▸ YOUR OBJECTIVE: Scan the records for "Canada" and copy each line that contains it.

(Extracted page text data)
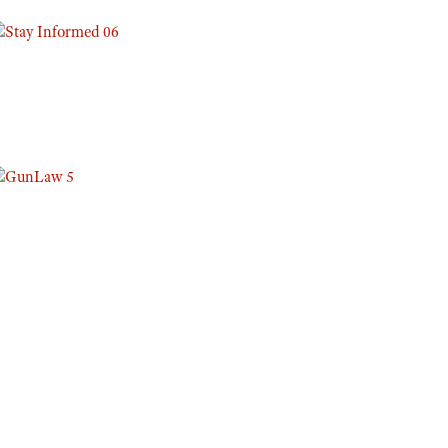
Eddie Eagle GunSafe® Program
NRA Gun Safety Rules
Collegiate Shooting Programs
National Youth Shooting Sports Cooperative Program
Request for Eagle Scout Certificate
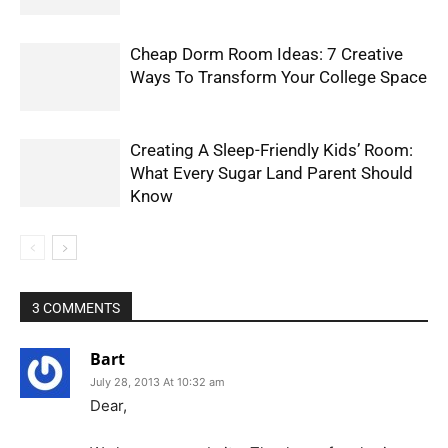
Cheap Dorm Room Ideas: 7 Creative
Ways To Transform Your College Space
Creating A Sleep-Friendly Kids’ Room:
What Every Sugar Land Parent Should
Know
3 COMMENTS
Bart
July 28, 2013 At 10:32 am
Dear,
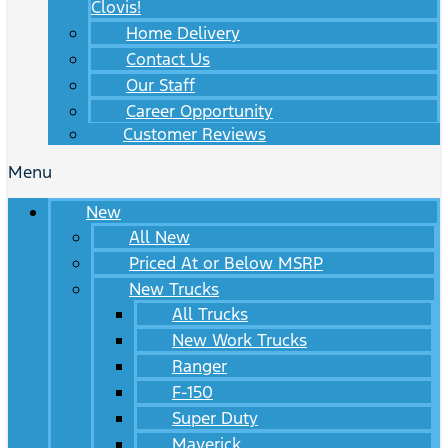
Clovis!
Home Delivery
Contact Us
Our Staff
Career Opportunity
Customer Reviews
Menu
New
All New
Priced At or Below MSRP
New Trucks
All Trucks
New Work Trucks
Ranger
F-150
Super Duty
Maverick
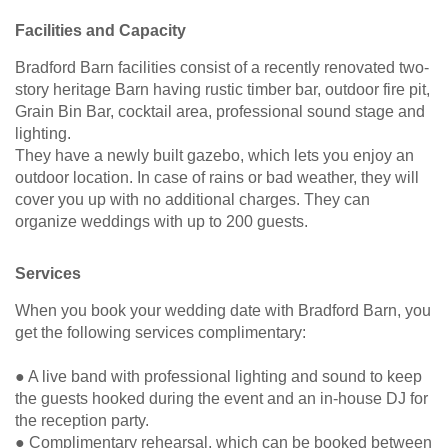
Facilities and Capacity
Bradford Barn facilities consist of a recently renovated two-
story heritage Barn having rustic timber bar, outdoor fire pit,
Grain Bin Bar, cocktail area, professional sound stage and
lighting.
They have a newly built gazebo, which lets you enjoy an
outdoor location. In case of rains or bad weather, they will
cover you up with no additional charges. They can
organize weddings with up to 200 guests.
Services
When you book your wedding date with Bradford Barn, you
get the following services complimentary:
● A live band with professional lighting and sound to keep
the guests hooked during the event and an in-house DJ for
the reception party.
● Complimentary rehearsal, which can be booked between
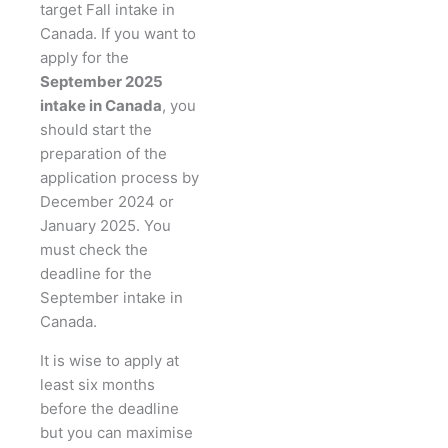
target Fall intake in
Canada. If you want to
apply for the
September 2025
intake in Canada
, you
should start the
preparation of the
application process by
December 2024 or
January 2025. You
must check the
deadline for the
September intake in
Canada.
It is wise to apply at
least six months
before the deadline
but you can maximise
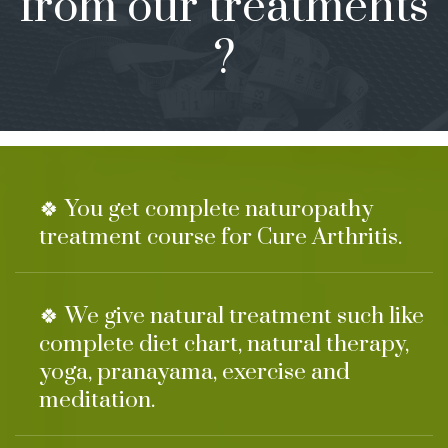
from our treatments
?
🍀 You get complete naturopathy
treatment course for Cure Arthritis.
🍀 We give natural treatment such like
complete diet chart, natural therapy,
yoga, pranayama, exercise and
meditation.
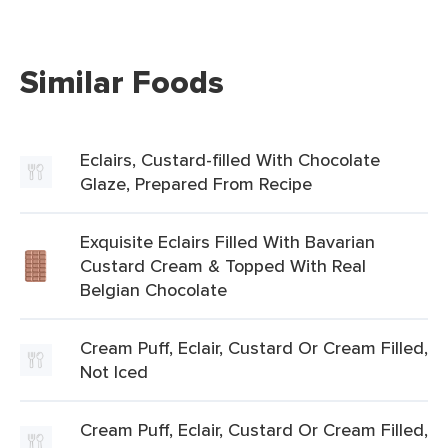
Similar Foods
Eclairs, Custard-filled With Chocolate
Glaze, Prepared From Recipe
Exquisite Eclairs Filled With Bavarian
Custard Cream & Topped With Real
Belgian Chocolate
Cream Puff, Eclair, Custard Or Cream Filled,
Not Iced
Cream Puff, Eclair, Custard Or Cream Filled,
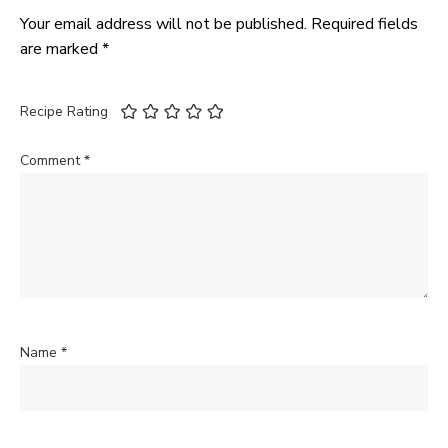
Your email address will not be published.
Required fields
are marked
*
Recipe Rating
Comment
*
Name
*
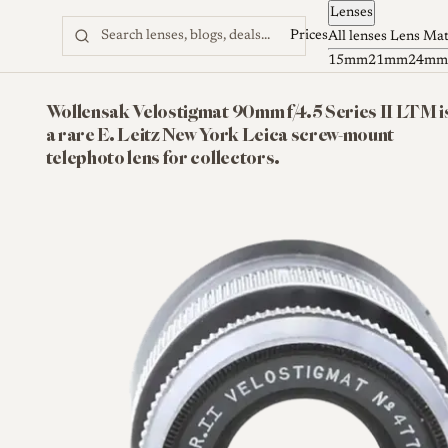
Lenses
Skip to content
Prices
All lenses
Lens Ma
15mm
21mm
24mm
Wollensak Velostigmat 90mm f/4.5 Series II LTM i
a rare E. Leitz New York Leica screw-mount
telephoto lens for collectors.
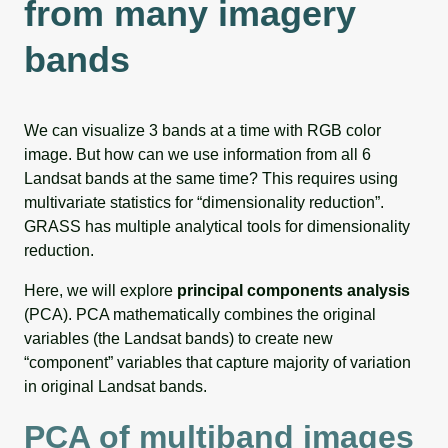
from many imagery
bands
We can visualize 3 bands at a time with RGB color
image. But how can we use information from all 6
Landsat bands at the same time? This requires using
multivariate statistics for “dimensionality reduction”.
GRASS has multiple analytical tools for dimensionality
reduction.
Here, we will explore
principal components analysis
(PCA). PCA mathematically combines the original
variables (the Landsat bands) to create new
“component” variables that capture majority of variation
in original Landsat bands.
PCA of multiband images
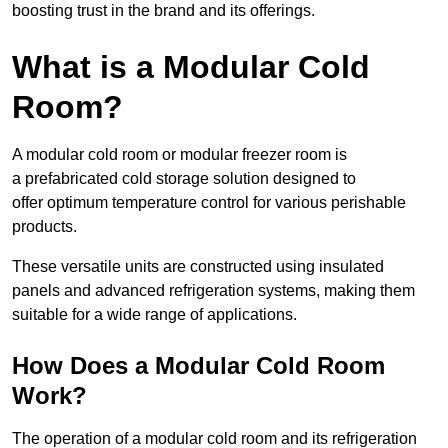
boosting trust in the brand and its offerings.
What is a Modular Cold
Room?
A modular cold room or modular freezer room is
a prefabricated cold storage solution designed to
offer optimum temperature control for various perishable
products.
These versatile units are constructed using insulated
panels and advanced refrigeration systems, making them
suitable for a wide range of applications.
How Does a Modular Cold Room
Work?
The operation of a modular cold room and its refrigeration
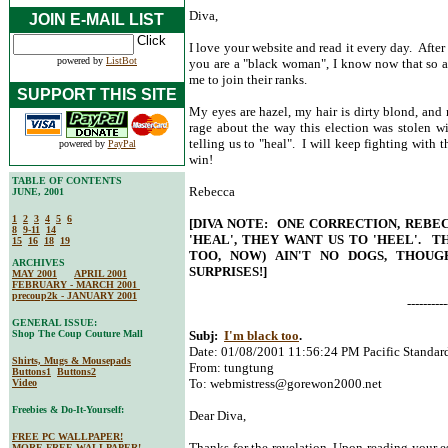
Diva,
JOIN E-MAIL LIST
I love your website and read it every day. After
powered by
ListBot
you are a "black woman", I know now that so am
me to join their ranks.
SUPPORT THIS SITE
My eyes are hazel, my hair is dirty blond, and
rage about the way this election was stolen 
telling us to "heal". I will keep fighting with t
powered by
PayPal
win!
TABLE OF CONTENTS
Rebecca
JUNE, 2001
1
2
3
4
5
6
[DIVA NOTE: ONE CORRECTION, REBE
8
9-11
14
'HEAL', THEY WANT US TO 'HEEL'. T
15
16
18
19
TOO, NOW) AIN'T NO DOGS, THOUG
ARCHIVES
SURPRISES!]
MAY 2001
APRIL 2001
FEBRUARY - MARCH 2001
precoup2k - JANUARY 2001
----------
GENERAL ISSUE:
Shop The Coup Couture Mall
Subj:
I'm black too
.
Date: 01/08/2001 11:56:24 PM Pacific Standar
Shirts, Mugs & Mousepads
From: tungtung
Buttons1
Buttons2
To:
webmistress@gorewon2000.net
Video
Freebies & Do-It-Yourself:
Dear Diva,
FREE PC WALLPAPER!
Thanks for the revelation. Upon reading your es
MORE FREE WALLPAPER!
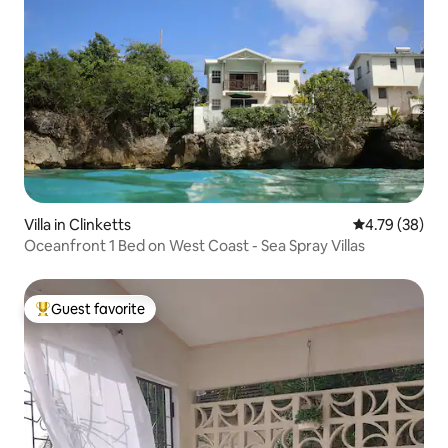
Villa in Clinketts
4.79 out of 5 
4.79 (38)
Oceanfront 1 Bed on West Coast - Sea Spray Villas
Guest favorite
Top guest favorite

▸ TASK RESULT:
Canada. If you want to
intake in Canada
Canada.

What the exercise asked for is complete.